CLEVELAND — For more than 100 years, American League teams have gone on winning streaks of varying lengths — short ones, long ones, double-digit ones.
Nothing, though, like the one the Indians are on.
A streak for the ages.
Moving past the "Moneyball" Athletics, the Indians set the AL record with their 21st straight win Wednesday, 5-3 over the Tigers, to join only two other teams in the past 101 years to win that many consecutive games.
Jay Bruce hit a three-run homer off Buck Farmer and Mike Clevinger won his fourth straight start as the Indians, a team with its sights set on ending the majors' longest World Series title drought, matched the 1935 Cubs for the second-longest streak since 1900.
And in doing so, they separated themselves from every team since the AL was formed in 1901.
"Who would've ever thought that we'd be in this situation?" Bruce said. "I can't even imagine."
Now that they've moved past those 2002 A's immortalized on film, the Indians are within five wins of catching the 1916 New York Giants, who won 26 straight without a loss but whose century-old mark includes a tie.

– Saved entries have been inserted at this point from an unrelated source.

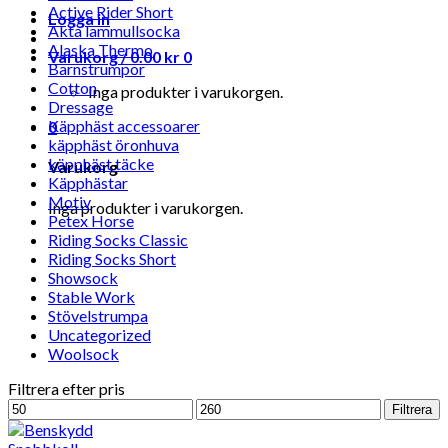
Active Rider Short
Logga in
Äkta lammullsocka
Alaska Thermo
Varukorg /
0.00
kr
0
Barnstrumpor
Cotton
Inga produkter i varukorgen.
Dressage
Käpphäst accessoarer
0
käpphäst öronhuva
käpphäst täcke
Varukorg
Käpphästar
Motiv
Inga produkter i varukorgen.
Petex Horse
Riding Socks Classic
Riding Socks Short
Showsock
Stable Work
Stövelstrumpa
Uncategorized
Woolsock
Filtrera efter pris
Min
Max
Filtrera
pris
pris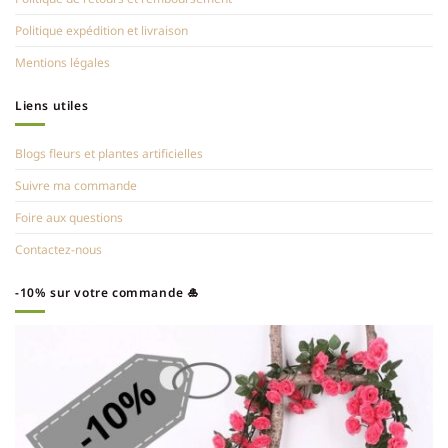
Politique expédition et livraison
Mentions légales
Liens utiles
Blogs fleurs et plantes artificielles
Suivre ma commande
Foire aux questions
Contactez-nous
-10% sur votre commande 🎍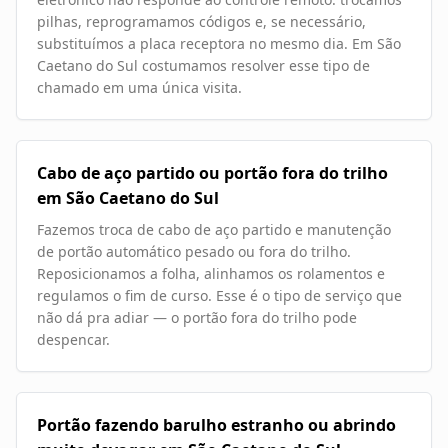
pilhas, reprogramamos códigos e, se necessário,
substituímos a placa receptora no mesmo dia. Em São
Caetano do Sul costumamos resolver esse tipo de
chamado em uma única visita.
Cabo de aço partido ou portão fora do trilho
em São Caetano do Sul
Fazemos troca de cabo de aço partido e manutenção
de portão automático pesado ou fora do trilho.
Reposicionamos a folha, alinhamos os rolamentos e
regulamos o fim de curso. Esse é o tipo de serviço que
não dá pra adiar — o portão fora do trilho pode
despencar.
Portão fazendo barulho estranho ou abrindo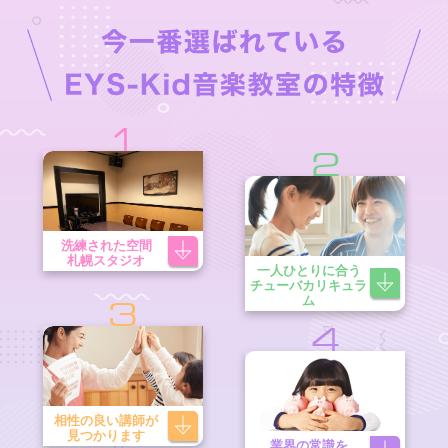
1
2
洗練された空間
札幌スタジオ
一人ひとりに合う
チューバカリキュラ
ム
3
4
相性の良い講師が
見つかります
業界の常識を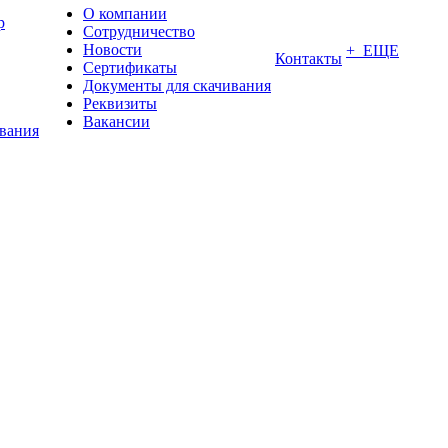
О компании
р
Сотрудничество
Новости
+ ЕЩЕ
Контакты
Сертификаты
Документы для скачивания
Реквизиты
Вакансии
ования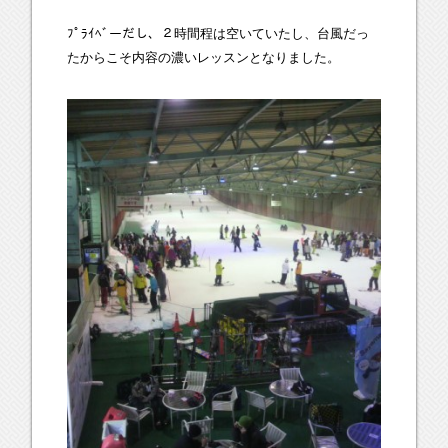
ﾌﾟﾗｲﾍﾞーだし、２時間程は空いていたし、台風だっ
たからこそ内容の濃いレッスンとなりました。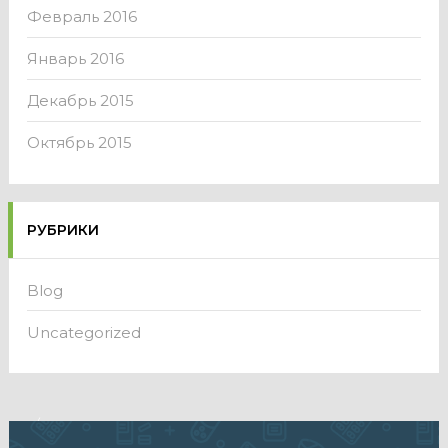
Февраль 2016
Январь 2016
Декабрь 2015
Октябрь 2015
РУБРИКИ
Blog
Uncategorized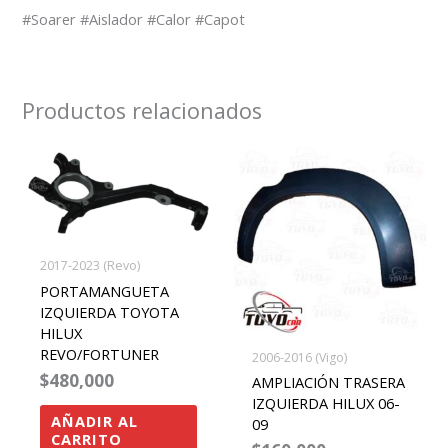
#Soarer #Aislador #Calor #Capot
Productos relacionados
2017-2023 (Revo)
PORTAMANGUETA
IZQUIERDA TOYOTA
HILUX
REVO/FORTUNER
2006-2016 (Vigo)
$
480,000
AMPLIACIÓN TRASERA
IZQUIERDA HILUX 06-
AÑADIR AL
09
CARRITO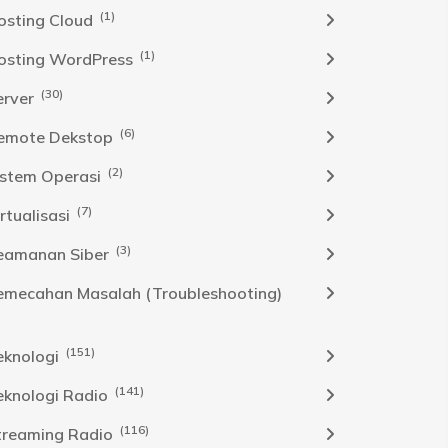
(1)
osting Cloud
(1)
osting WordPress
(30)
erver
(6)
emote Dekstop
(2)
istem Operasi
(7)
rtualisasi
(3)
eamanan Siber
emecahan Masalah (Troubleshooting)
(151)
eknologi
(141)
eknologi Radio
(116)
treaming Radio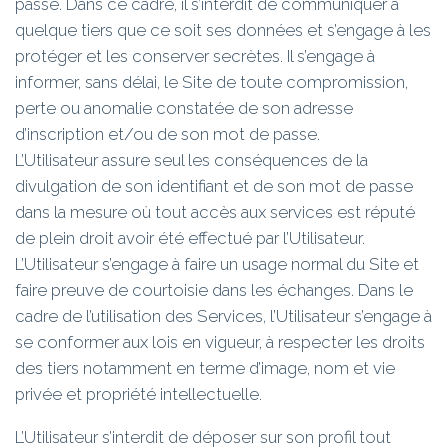
passe. Dans ce cadre, il s’interdit de communiquer à
quelque tiers que ce soit ses données et s’engage à les
protéger et les conserver secrètes. Il s’engage à
informer, sans délai, le Site de toute compromission,
perte ou anomalie constatée de son adresse
d’inscription et/ou de son mot de passe.
L’Utilisateur assure seul les conséquences de la
divulgation de son identifiant et de son mot de passe
dans la mesure où tout accès aux services est réputé
de plein droit avoir été effectué par l’Utilisateur.
L’Utilisateur s’engage à faire un usage normal du Site et
faire preuve de courtoisie dans les échanges. Dans le
cadre de l’utilisation des Services, l’Utilisateur s’engage à
se conformer aux lois en vigueur, à respecter les droits
des tiers notamment en terme d’image, nom et vie
privée et propriété intellectuelle.
L’Utilisateur s’interdit de déposer sur son profil tout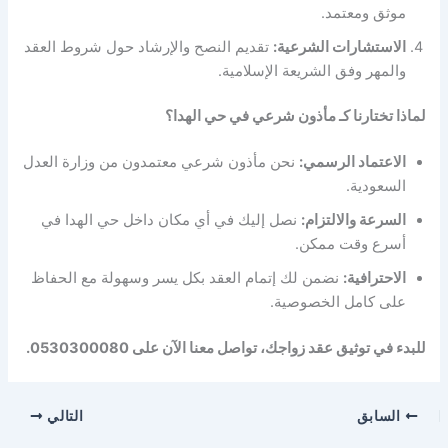
موثق ومعتمد.
الاستشارات الشرعية:
تقديم النصح والإرشاد حول شروط العقد
والمهر وفق الشريعة الإسلامية.
لماذا تختارنا كـ مأذون شرعي في حي الهدا؟
الاعتماد الرسمي:
نحن مأذون شرعي معتمدون من وزارة العدل
السعودية.
السرعة والالتزام:
نصل إليك في أي مكان داخل حي الهدا في
أسرع وقت ممكن.
الاحترافية:
نضمن لك إتمام العقد بكل يسر وسهولة مع الحفاظ
على كامل الخصوصية.
للبدء في توثيق عقد زواجك، تواصل معنا الآن على 0530300080.
السابق
التالي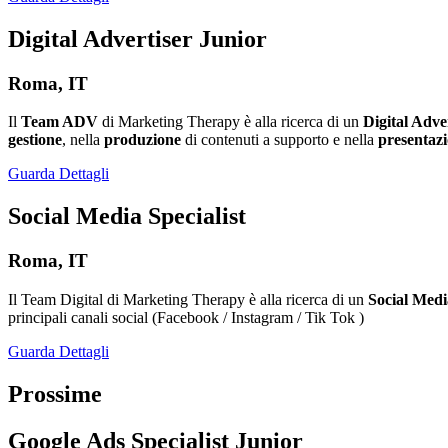
Digital Advertiser Junior
Roma, IT
Il
Team ADV
di Marketing Therapy è alla ricerca di un
Digital Adve
gestione
, nella
produzione
di contenuti a supporto e nella
presentazi
Guarda Dettagli
Social Media Specialist
Roma, IT
Il Team Digital di Marketing Therapy è alla ricerca di un
Social Medi
principali canali social (Facebook / Instagram / Tik Tok )
Guarda Dettagli
Prossime
Google Ads Specialist Junior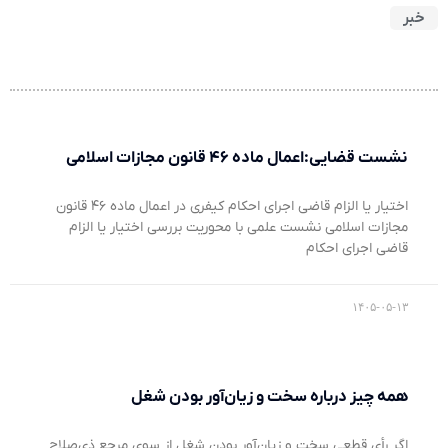
خبر
نشست قضایی:اعمال ماده ۴۶ قانون مجازات اسلامی
اختیار یا الزام قاضی اجرای احکام کیفری در اعمال ماده ۴۶ قانون
مجازات اسلامی نشست علمی با محوریت بررسی اختیار یا الزام
قاضی اجرای احکام
۱۴۰۵-۰۵-۱۳
همه چیز درباره سخت و زیان‌آور بودن شغل
اگر رأی قطعی سخت و زیان‌آور بودن شغل از سوی مرجع ذی‌صلاح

The Indians haven't lost in 20 days, and they've rarely been challenged during a late-season run in which they've dominated every aspect of the game.

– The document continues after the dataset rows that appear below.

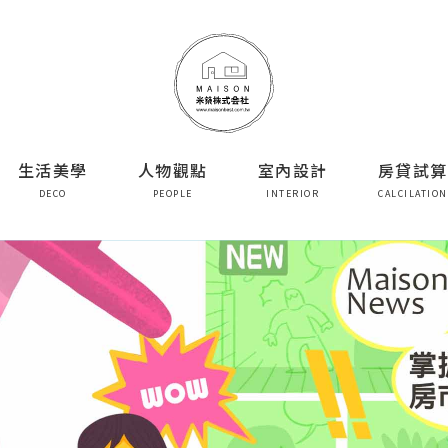
生活美學
人物觀點
室內設計
房貸試算
DECO
PEOPLE
INTERIOR
CALCILATION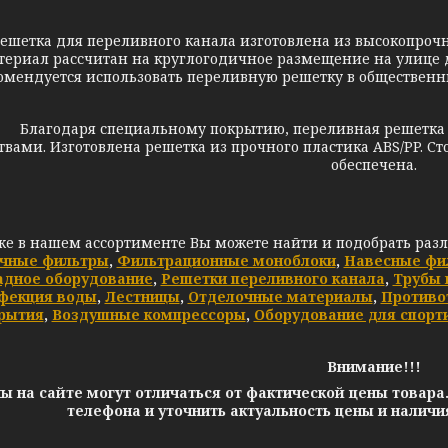
ка для переливного канала изготовлена из высокопрочног
териал рассчитан на круглогодичное размещение на улице д
омендуется использовать переливную решетку в обществен
агодаря специальному покрытию, переливная решетка Gr
твами. Изготовлена решетка из прочного пластика ABS/PP. С
обеспечена.
же в нашем ассортименте Вы можете найти и подобрать раз
чные фильтры
,
Фильтрационные моноблоки
,
Навесные фи
адное оборудование
,
Решетки переливного канала
,
Трубы 
фекция воды
,
Лестницы
,
Отделочные материалы
,
Противо
рытия
,
Воздушные компрессоры
,
Оборудование для спорт
Внимание!!!
ы на сайте могут отличаться от фактической цены товара
телефона и уточнить актуальность цены и налич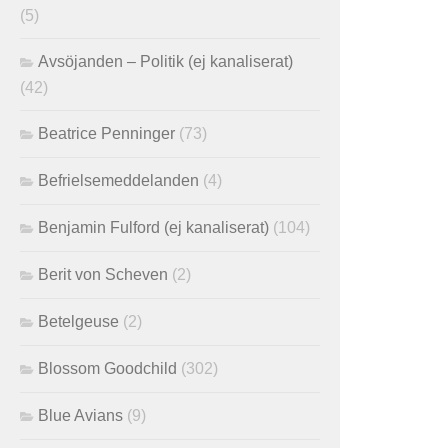
(5)
Avsöjanden – Politik (ej kanaliserat)
(42)
Beatrice Penninger
(73)
Befrielsemeddelanden
(4)
Benjamin Fulford (ej kanaliserat)
(104)
Berit von Scheven
(2)
Betelgeuse
(2)
Blossom Goodchild
(302)
Blue Avians
(9)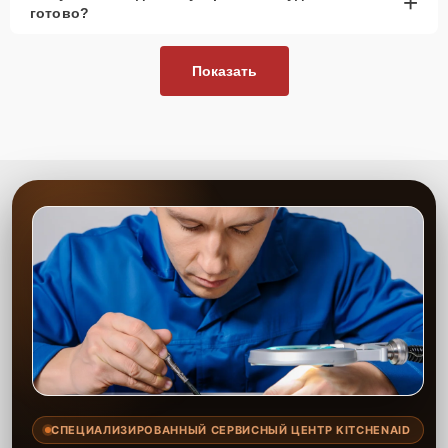
+
готово?
Показать
СПЕЦИАЛИЗИРОВАННЫЙ СЕРВИСНЫЙ ЦЕНТР KITCHENAID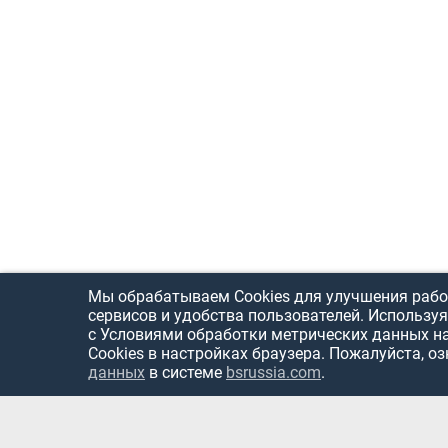
Мы обрабатываем Cookies для улучшения рабо
сервисов и удобства пользователей. Используя
с Условиями обработки метрических данных н
Cookies в настройках браузера. Пожалуйста, о
данных
в системе
bsrussia.com
.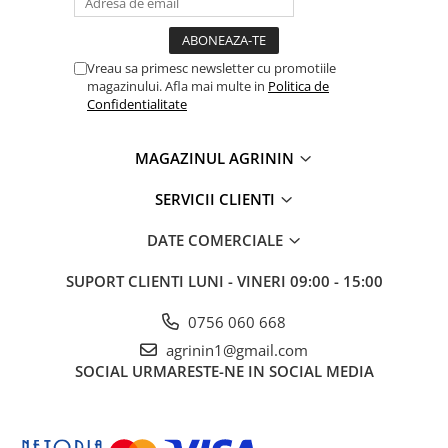
Chei fixe
Cleste
Colier / Faseta
Vreau sa primesc newsletter cu promotiile
magazinului. Afla mai multe in
Politica de
Consumabile motofierastrau
Confidentialitate
drujba
Demarouri drujba
MAGAZINUL AGRININ
Discuri debitare
SERVICII CLIENTI
Discuri motocoasa
DATE COMERCIALE
Diverse
Feronerie si accesorii
SUPORT CLIENTI
LUNI - VINERI 09:00 - 15:00
Fierastraie manuale
0756 060 668
Fire motocoasa
agrinin1@gmail.com
Flexuri si Polizoare
SOCIAL
URMARESTE-NE IN SOCIAL MEDIA
Gresor / Decalimetru
Hranitoare/ Adapatoare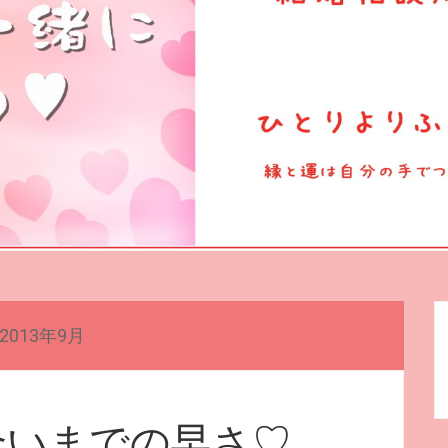
2013年9月
合いまでの早さ♡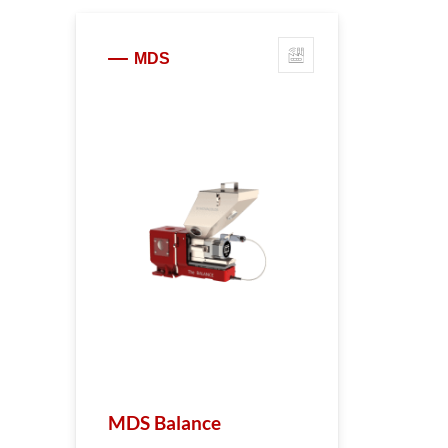
MDS
MDS Balance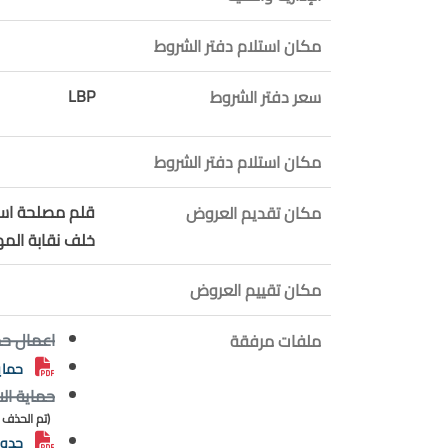
مكان استلام دفتر الشروط
LBP
سعر دفتر الشروط
مكان استلام دفتر الشروط
قلم مصلحة استث
مكان تقديم العروض
خلف نقابة الم
مكان تقييم العروض
اعمال حم
ملفات مرفقة
حماي
حماية ال
(تم الحذف بتاريخ 2025-11
جدول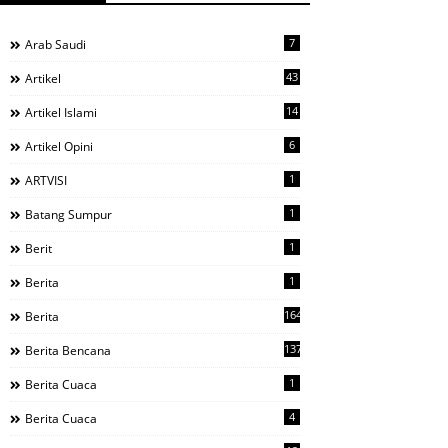
7
Arab Saudi
43
Artikel
14
Artikel Islami
6
Artikel Opini
1
ARTVISI
1
Batang Sumpur
1
Berit
1
Berita
1644
Berita
137
Berita Bencana
1
Berita Cuaca
4
Berita Cuaca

"I think they're enjoying themselves," manager Terry Francona said as clubhouse music boomed in the background. "They should. I think what's kind of cool about our game is when you do things, and you do them the right way, I think it means more. Our guys are playing the game to win, the right way.''
During their streak, which began with a 13-6 win over Boston ace Chris Sale on Aug. 23, the Indians have rarely been tied, never mind equaled, for nine innings. They have been superior in every way possible.
Their starters have gone 19-0 with a 1.70 ERA, they've outscored their opponents by 106 runs and trailed in only four of 189 innings. Incredibly, the Indians have hit more home runs (41) than their pitchers have given up in total runs.
And things get even better for Cleveland as All-Star reliever Andrew Miller will likely be activated from the disabled list today. He has been on the DL twice with tendinitis in his right knee.
Sign of the times?
A few fans seated above the Green Monster dropped down a sign denouncing racism during Boston's game against Oakland at Fenway Park. The sign — draped over the top middle of the Monster — had a black background with white letters that read: "Racism is as American as baseball." It was up for about one batter, and there was a spattering of boos as Red Sox security forced them to remove it.
. The A's have picked land near Oakland's Lake Merritt as the site for a new, privately financed ballpark. Team president Dave Kaval said in a letter sent to the Peralta Community College District that he believes the location presents an opportunity to keep the city's "last professional sports team in Oakland for the long term."